AIM OF THE EXERCISE:
Make an exact copy of the lines from the one holding "2010年 (724, 1060)" through the last line of the material, and output nothing else.
##### ENTRIES SUPPLIED
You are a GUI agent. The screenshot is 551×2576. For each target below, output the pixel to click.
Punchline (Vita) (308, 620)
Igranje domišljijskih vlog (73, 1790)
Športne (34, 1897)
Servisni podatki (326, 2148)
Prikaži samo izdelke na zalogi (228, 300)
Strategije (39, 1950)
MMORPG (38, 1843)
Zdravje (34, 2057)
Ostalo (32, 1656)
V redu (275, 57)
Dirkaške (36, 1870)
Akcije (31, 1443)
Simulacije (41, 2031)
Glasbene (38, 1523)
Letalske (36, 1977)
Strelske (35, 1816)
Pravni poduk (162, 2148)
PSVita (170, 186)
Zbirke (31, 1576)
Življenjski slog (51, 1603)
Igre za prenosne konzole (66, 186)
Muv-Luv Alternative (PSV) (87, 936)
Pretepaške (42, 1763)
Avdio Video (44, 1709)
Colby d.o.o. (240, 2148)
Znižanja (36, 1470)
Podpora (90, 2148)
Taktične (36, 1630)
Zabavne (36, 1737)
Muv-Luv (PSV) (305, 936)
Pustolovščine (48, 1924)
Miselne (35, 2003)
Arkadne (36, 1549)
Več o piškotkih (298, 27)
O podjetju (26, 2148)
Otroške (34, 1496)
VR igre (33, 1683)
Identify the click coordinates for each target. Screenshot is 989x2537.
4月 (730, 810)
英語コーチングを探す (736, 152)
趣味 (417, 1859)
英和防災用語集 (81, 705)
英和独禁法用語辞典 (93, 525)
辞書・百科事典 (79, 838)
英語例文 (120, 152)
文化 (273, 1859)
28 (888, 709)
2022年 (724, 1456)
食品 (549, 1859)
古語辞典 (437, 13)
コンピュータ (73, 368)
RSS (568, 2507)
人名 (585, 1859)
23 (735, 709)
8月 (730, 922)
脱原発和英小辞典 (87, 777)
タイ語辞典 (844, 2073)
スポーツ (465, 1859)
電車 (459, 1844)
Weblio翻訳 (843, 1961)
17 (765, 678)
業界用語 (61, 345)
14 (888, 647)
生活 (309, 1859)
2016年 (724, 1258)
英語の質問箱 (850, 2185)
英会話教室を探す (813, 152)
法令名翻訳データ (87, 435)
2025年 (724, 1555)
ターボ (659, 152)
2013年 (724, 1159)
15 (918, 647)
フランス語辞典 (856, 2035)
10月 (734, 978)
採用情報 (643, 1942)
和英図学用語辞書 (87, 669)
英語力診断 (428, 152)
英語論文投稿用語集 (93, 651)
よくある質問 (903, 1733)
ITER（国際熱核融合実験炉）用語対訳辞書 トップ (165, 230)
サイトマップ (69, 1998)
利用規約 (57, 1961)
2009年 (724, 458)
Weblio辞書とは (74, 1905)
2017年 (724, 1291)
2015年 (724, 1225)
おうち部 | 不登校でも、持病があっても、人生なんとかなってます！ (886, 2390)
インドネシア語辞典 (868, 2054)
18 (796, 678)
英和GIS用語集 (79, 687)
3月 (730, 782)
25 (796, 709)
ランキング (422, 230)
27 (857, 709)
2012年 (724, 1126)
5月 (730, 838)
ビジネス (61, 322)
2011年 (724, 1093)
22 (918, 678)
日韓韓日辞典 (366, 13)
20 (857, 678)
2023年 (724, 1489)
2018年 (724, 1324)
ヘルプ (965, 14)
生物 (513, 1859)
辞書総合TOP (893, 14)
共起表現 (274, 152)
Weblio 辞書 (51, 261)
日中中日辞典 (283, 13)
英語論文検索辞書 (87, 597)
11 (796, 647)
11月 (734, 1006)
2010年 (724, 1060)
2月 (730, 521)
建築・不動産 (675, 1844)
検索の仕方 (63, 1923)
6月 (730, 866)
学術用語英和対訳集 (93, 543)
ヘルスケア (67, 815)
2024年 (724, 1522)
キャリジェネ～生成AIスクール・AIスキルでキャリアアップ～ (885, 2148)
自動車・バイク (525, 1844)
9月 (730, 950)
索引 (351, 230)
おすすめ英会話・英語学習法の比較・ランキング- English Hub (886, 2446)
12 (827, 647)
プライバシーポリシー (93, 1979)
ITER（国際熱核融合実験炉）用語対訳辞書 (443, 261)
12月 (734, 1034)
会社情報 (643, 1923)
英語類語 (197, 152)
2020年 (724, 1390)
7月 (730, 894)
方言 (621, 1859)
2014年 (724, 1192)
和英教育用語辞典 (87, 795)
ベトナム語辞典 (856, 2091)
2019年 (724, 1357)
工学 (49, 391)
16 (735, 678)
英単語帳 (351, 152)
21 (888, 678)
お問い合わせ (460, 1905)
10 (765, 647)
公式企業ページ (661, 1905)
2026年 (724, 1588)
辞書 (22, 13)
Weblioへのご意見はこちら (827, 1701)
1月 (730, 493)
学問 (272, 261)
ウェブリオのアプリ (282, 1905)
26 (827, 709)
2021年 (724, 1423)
##########
COMPLETED EXERCISE:
2010年 (724, 1060)
2月 (730, 521)
建築・不動産 (675, 1844)
検索の仕方 (63, 1923)
6月 (730, 866)
学術用語英和対訳集 (93, 543)
ヘルスケア (67, 815)
2024年 (724, 1522)
キャリジェネ～生成AIスクール・AIスキルでキャリアアップ～ (885, 2148)
自動車・バイク (525, 1844)
9月 (730, 950)
索引 (351, 230)
おすすめ英会話・英語学習法の比較・ランキング- English Hub (886, 2446)
12 (827, 647)
プライバシーポリシー (93, 1979)
ITER（国際熱核融合実験炉）用語対訳辞書 (443, 261)
12月 (734, 1034)
会社情報 (643, 1923)
英語類語 (197, 152)
2020年 (724, 1390)
7月 (730, 894)
方言 (621, 1859)
2014年 (724, 1192)
和英教育用語辞典 (87, 795)
ベトナム語辞典 (856, 2091)
2019年 (724, 1357)
工学 (49, 391)
16 (735, 678)
英単語帳 (351, 152)
21 (888, 678)
お問い合わせ (460, 1905)
10 (765, 647)
公式企業ページ (661, 1905)
2026年 (724, 1588)
辞書 (22, 13)
Weblioへのご意見はこちら (827, 1701)
1月 (730, 493)
学問 (272, 261)
ウェブリオのアプリ (282, 1905)
26 (827, 709)
2021年 (724, 1423)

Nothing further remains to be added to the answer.